Jokowi Buka Kans Reshuffle Kabinet Usai Risma-Pramono Mundur, Ini adalah Reaksi PDIP

JAKARTA – Presiden Joko Widodo (Jokowi) membuka prospek reshuffle kabinet usai Menteri Sosial (Mensos) Tri Rismaharini kemudian Menteri Sekretaris Kabinet Pramono Anung mundur dari Kabinet Indonesia Maju (KIM).
Juru Bicara PDI Perjuangan Aryo Seno Bagaskoro menyebut, jabatan menteri merupakan tugas negara. PDI Perjuangan turut membantu Presiden Jokowi pada merancang pemerintahan selama dua periode. Kader PDI Perjuangan akan menjalani tanggung jawab hingga akhir bila ditunjuk kembali untuk mengisi kursi kabinet yang mana kosong.
“Artinya pada ketika ditugaskan menjadi menteri, maka fungsi yang dimaksud dilaksanakan adalah fungsi tugas kenegaraan, sehingga kalau misalnya kami diberikan penugasan tersebut, sebagai kader partai tentu harus melaksanakan hingga tuntas tanggung jawabnya,” tutur Seno, Hari Sabtu (7/9/2024).
Kendati demikian, Seno tak persoalkan bila kader PDI Perjuangan yang mana masih duduk dalam kabinet harus terkena reshuffle. Pasalnya, reshuffle kabinet merupakan hak prerogtatif presiden.
“Apabila ada keinginan untuk memberhentikan kader-kader kami pada pada jabatan resmi kenegaraan tentunya itu menjadi hak prerogatif presiden, silakan semata apabila merasa telah tiada memerlukan pemikiran kerja serta jasa dari para kader kami,” ucap Seno.
“Tetapi apabila tidak, kami akan melaksanakan tanggung jawab hingga tuntas. Kader berkat partai diminta untuk berjanji dengan melaksanakan tugas negara sampai tuntas, pertanggungjawaban sampai tuntas,” imbuhnya.
Seno mengatakan alasan dua kadernya yakni Risma lalu Pramono memilih mundur dari kabinet lantaran tak ingin membagi fokus di dalam dua tanggung jawab berbeda. Apalagi, Risma juga Pramono ditugaskan secara langsung progresif pada Pemilihan Kepala Daerah 2024 oleh Ketua Umum PDI Perjuangan Megawati Soekarnoputri
“Kami tiada ingin terbagi fokusnya dengan melaksanakan dua tanggung jawab sekaligus yang dimaksud sama-sama penting.

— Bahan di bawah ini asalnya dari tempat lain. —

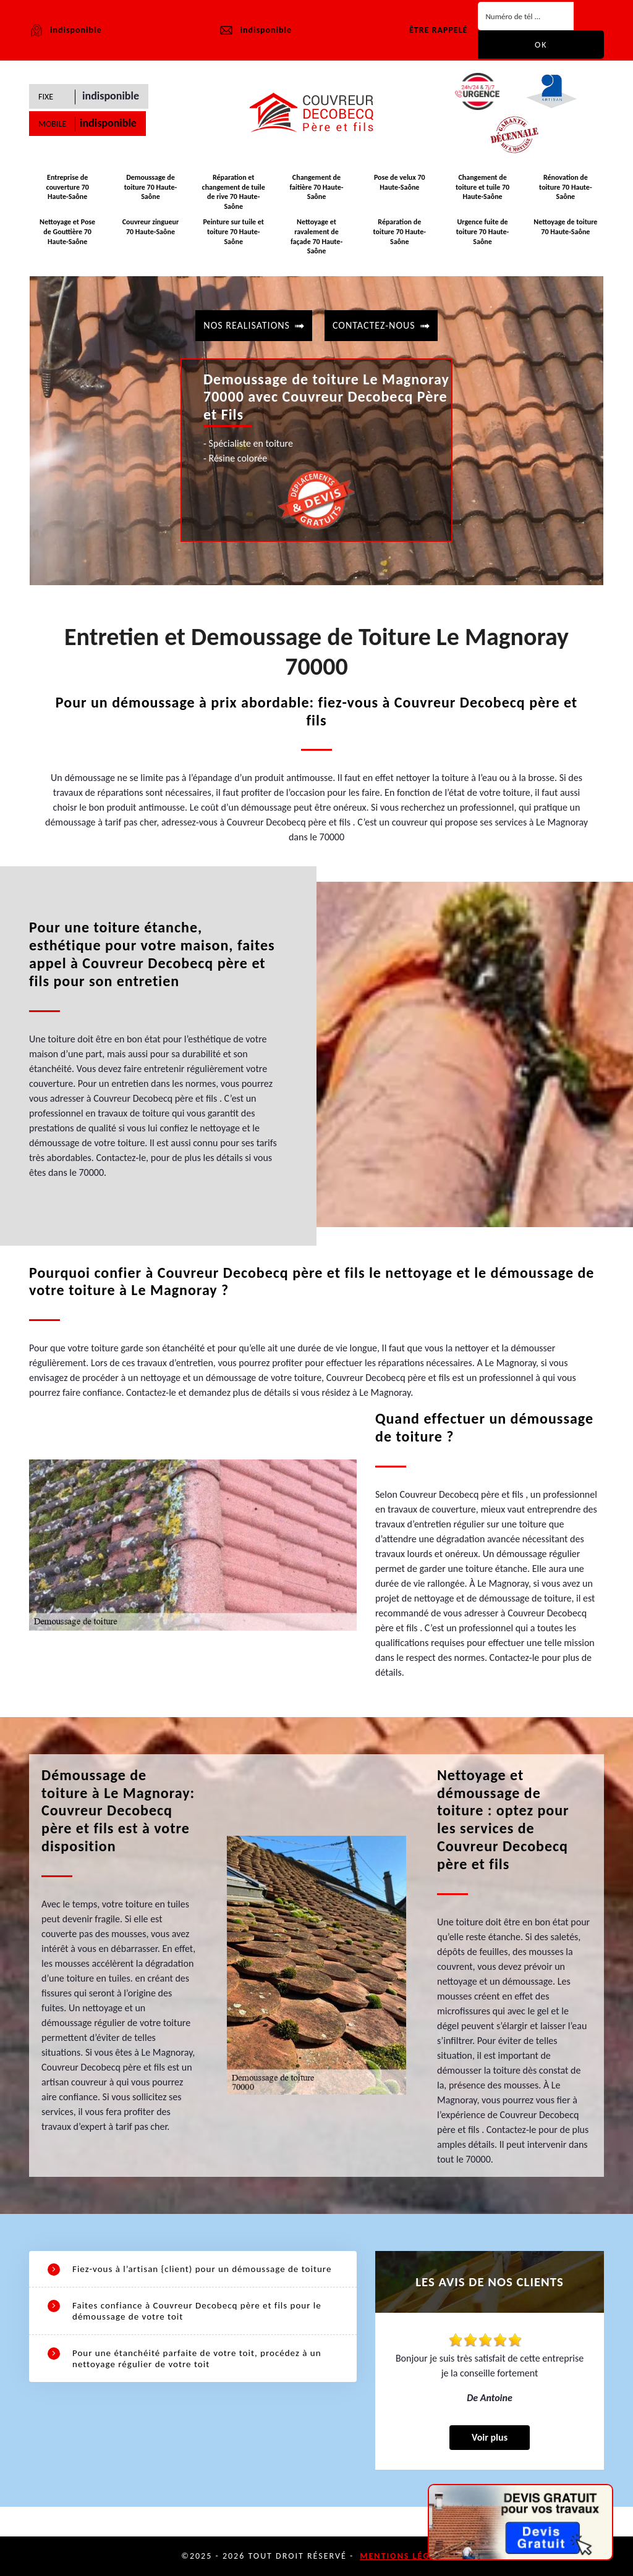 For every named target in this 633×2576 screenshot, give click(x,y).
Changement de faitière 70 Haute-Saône (317, 187)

Maka tentu semata pada waktu ditugaskan menjadi kepala area memutuskan untuk mundur, Mas Pram misalnya kemudian juga Bu Risma,” ucap Seno.
Risma juga Pramono mendapat tugas agar dapat terus turun ke warga untuk mengakomodasi aspirasi masyarakat. “Maka diperlukan suatu langkah yang digunakan sifatnya fokus terhadap penugasan partai yang mana diberikan sebagai calon gubernur, maka tentu hanya harus mengurus mundur dari jabatan menteri. Ya itu bentuk gentlemen yang digunakan saya rasa menjadi satu komitmen untuk fokus pada penugasan sebagai calon kepala daerah,” tandasnya.
Sebelumnya, Presiden Jokowi memberi sinyal segera merombak atau reshuffle kabinet pada waktu dekat. Hal ini pasca kedua Risma mundur dari Menteri Sosial kemudian Pramono Anung menanggalkan jabatan Sekretaris Kabinet.